Host gastric Lewis expression determines the bacterial density of Helicobacter pylori in babA2 genopositive infection.

作者信息

Sheu B-S, Sheu S-M, Yang H-B, Huang A-H, Wu J-J

机构信息

Institute of Clinical Medicine, Department of Internal Medicine, National Cheng Kung University, Medical College, No. 1 University Road, Tainan, Taiwan 701.

出版信息

Gut. 2003 Jul;52(7):927-32. doi: 10.1136/gut.52.7.927.

Abstract

BACKGROUND AND AIMS

We tested if host gastric Lewis antigens and the babA2 genotype of Helicobacter pylori correlated with clinicohistological outcome.

METHODS

We enrolled 188 dyspeptic patients (45 with duodenal ulcer, 45 with gastric ulcer, and 98 with chronic gastritis) with H pylori infection, proved by culture and gastric histology, reviewed by the updated Sydney system. Gastric expression of Lewis (Le) antigens Le(a), Le(b), Le(x), and Le(y) was determined immunochemically to determine intensity (range 0-3). The corresponding 188 H pylori isolates were screened for babA2 genotype by polymerase chain reaction.

RESULTS

All H pylori isolates had a positive babA2 genotype. We identified Le(a) in 33.5%, Le(b) in 72.9%, Le(x) in 86.2%, and Le(y) in 97.4% of biopsies from these 188 patients. Patients who expressed Le(b) had a higher H pylori density than those who did not express Le(b) (p<0.001). Among 139 patients who expressed Le(b), H pylori density increased with a higher Le(b) intensity (p<0.05). Gastric atrophy decreased with Le(b) intensity and thus resulted in lower H pylori density in the antrum (p<0.05). For the 49 patients without gastric Le(b) expression, H pylori density was positively related with Le(x) and Le(a) expression (p<0.05).

CONCLUSIONS

Taiwanese H pylori isolates are 100% babA2 genopositive.
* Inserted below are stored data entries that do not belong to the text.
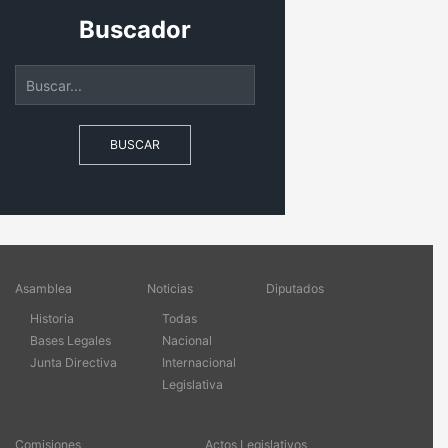
Buscador
BUSCAR
Asamblea
Noticias
Diputados
Historia
Todas
Bases Legales
Nacional
Junta Directiva
Internacional
Legislativa
Comisiones
Actos Legislativos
Gastric Le(b) as well as Le(x) intensity may be major determinants of H pylori density. While lacking gastric Le(b) expression, Le(x) and Le(a) were closely related to H pylori colonisation.

摘要

背景与目的

我们检测了宿主胃Lewis抗原及幽门螺杆菌的babA2基因型是否与临床组织学结果相关。

方法

我们纳入了188例经培养和胃组织学证实感染幽门螺杆菌的消化不良患者(45例十二指肠溃疡患者、45例胃溃疡患者和98例慢性胃炎患者),并根据更新的悉尼系统进行评估。通过免疫化学方法测定胃中Lewis(Le)抗原Le(a)、Le(b)、Le(x)和Le(y)的表达,以确定其强度(范围为0至3)。通过聚合酶链反应对相应的188株幽门螺杆菌分离株进行babA2基因型筛查。

结果

所有幽门螺杆菌分离株的babA2基因型均为阳性。在这188例患者的活检样本中,我们发现33.5%的样本表达Le(a),72.9%的样本表达Le(b),86.2%的样本表达Le(x),97.4%的样本表达Le(y)。表达Le(b)的患者幽门螺杆菌密度高于未表达Le(b)的患者(p<0.001)。在139例表达Le(b)的患者中,幽门螺杆菌密度随Le(b)强度的增加而升高(p<0.05)。胃萎缩程度随Le(b)强度降低,从而导致胃窦部幽门螺杆菌密度降低(p<0.05)。对于49例未表达胃Le(b)的患者,幽门螺杆菌密度与Le(x)和Le(a)的表达呈正相关(p<0.05)。

结论

台湾地区的幽门螺杆菌分离株100%为babA2基因阳性。胃Le(b)以及Le(x)强度可能是幽门螺杆菌密度的主要决定因素。在缺乏胃Le(b)表达的情况下,Le(x)和Le(a)与幽门螺杆菌定植密切相关。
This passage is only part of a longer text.